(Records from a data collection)
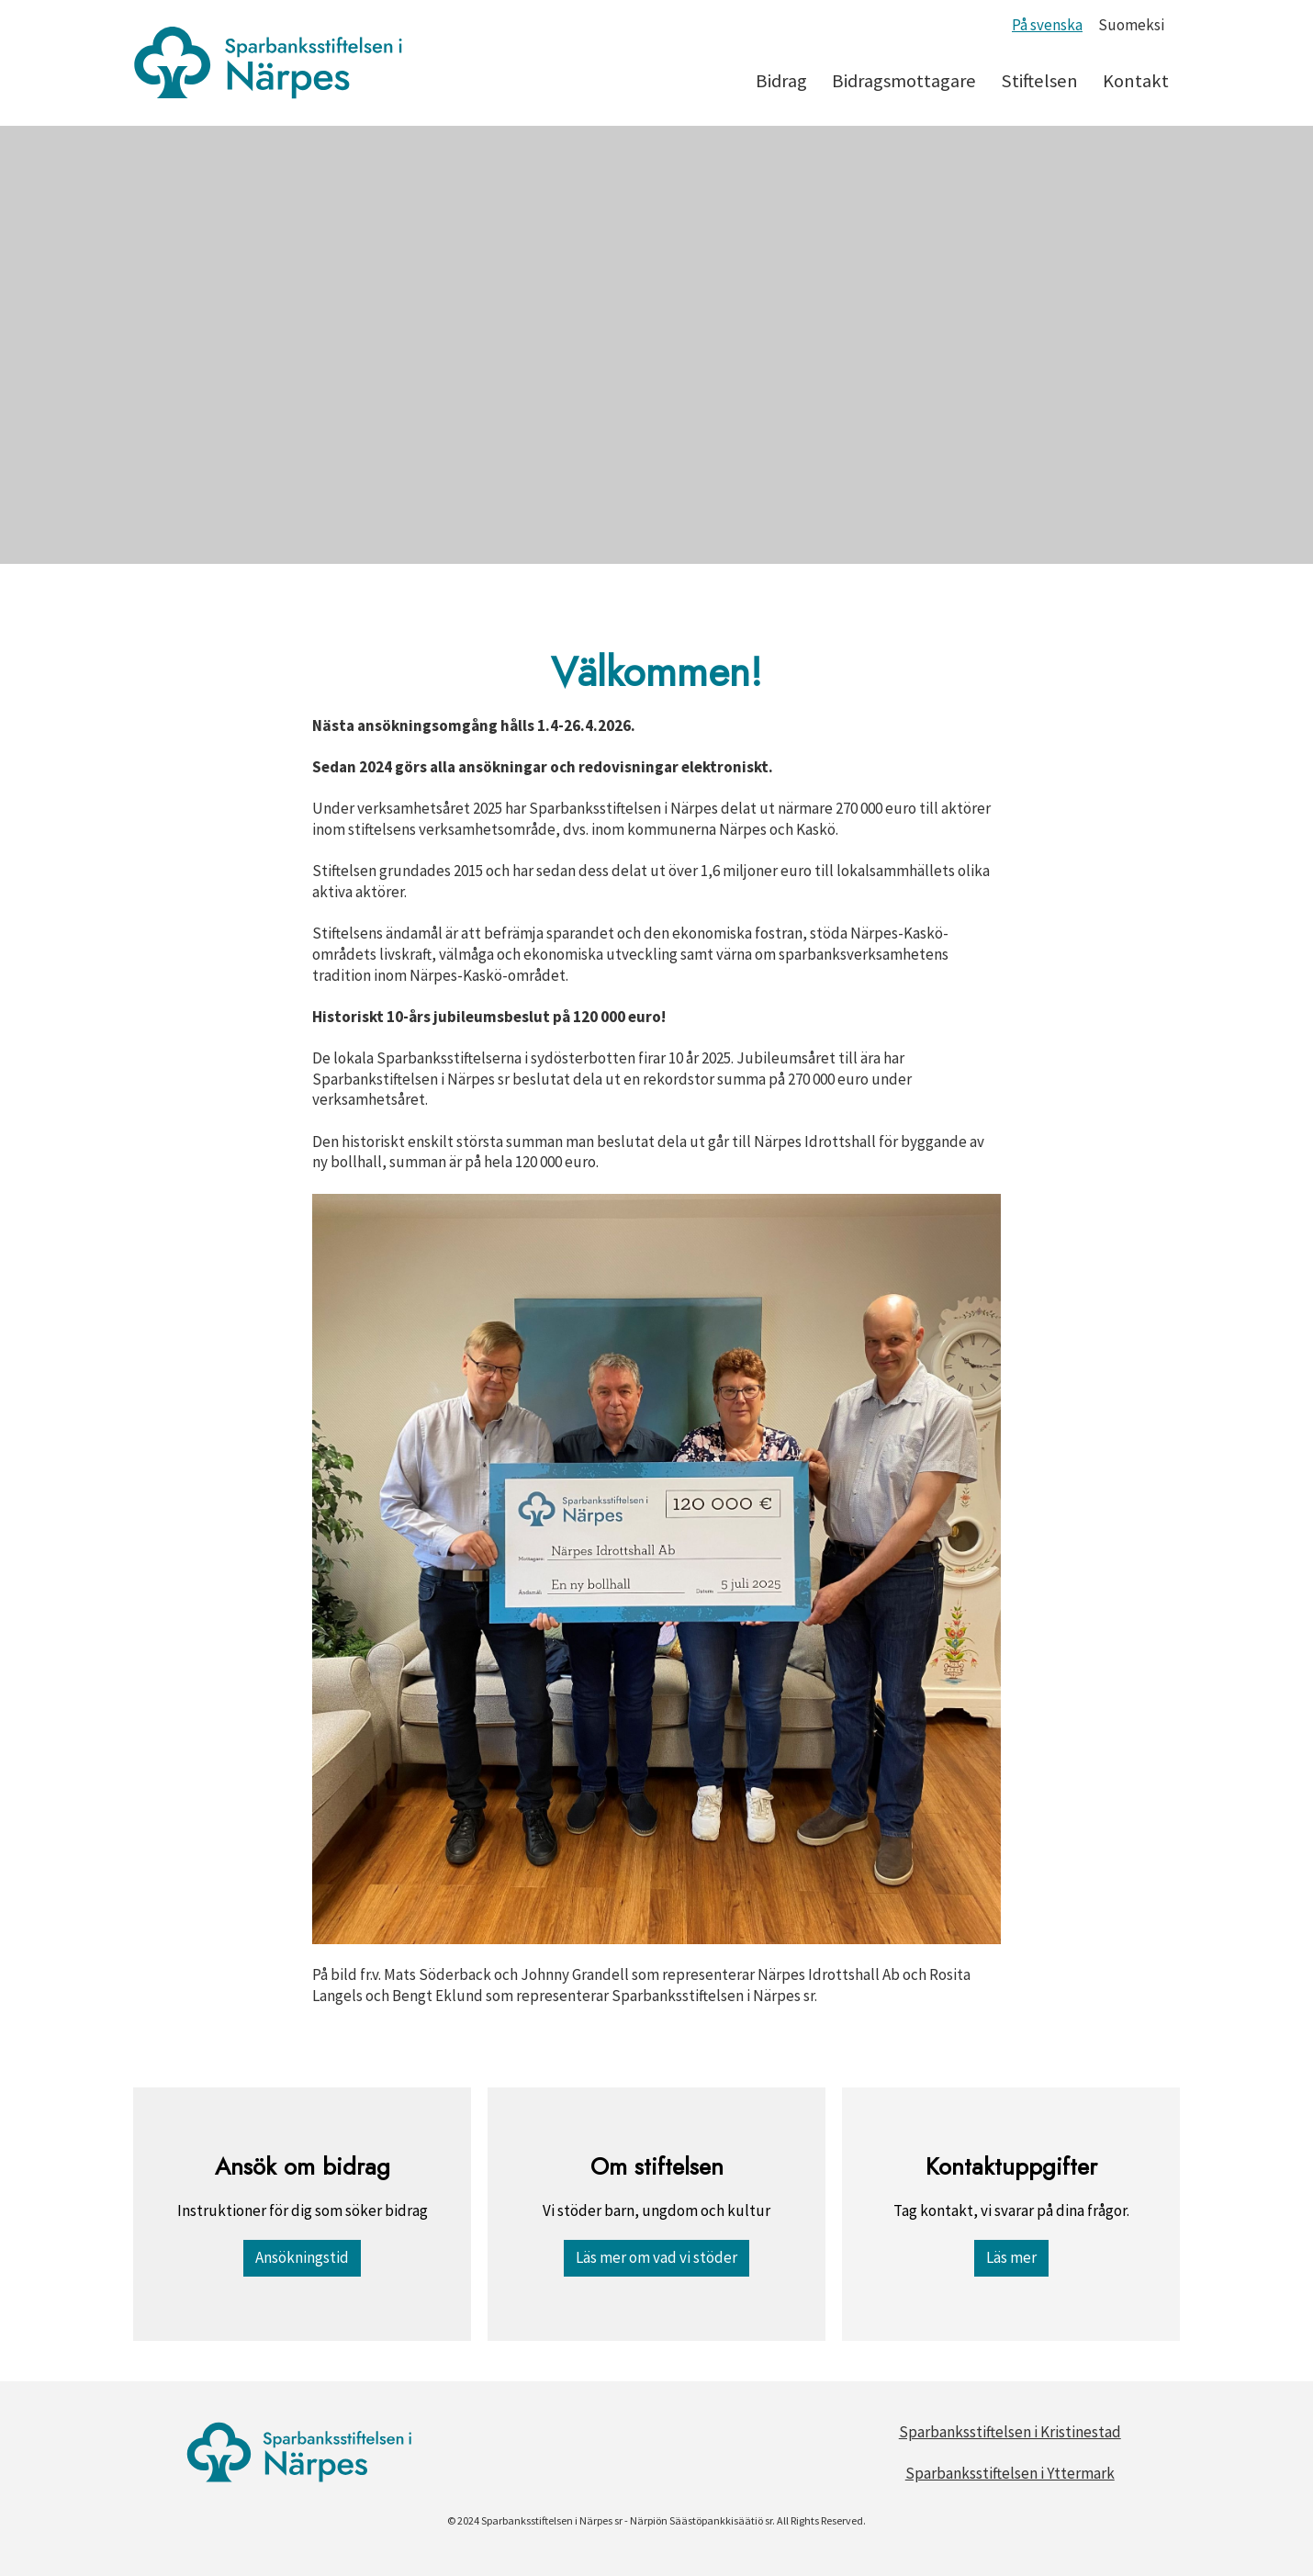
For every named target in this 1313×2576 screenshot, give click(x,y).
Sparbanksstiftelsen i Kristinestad (1010, 2432)
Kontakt (1136, 81)
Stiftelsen (1039, 81)
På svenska (1047, 25)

Task description: Copy the data word for word. Pictures do not go in the copy.

Task response:
For every named target in this 1313×2576 screenshot, give click(x,y).
Sparbanksstiftelsen i Kristinestad (1010, 2432)
Kontakt (1136, 81)
Stiftelsen (1039, 81)
På svenska (1047, 25)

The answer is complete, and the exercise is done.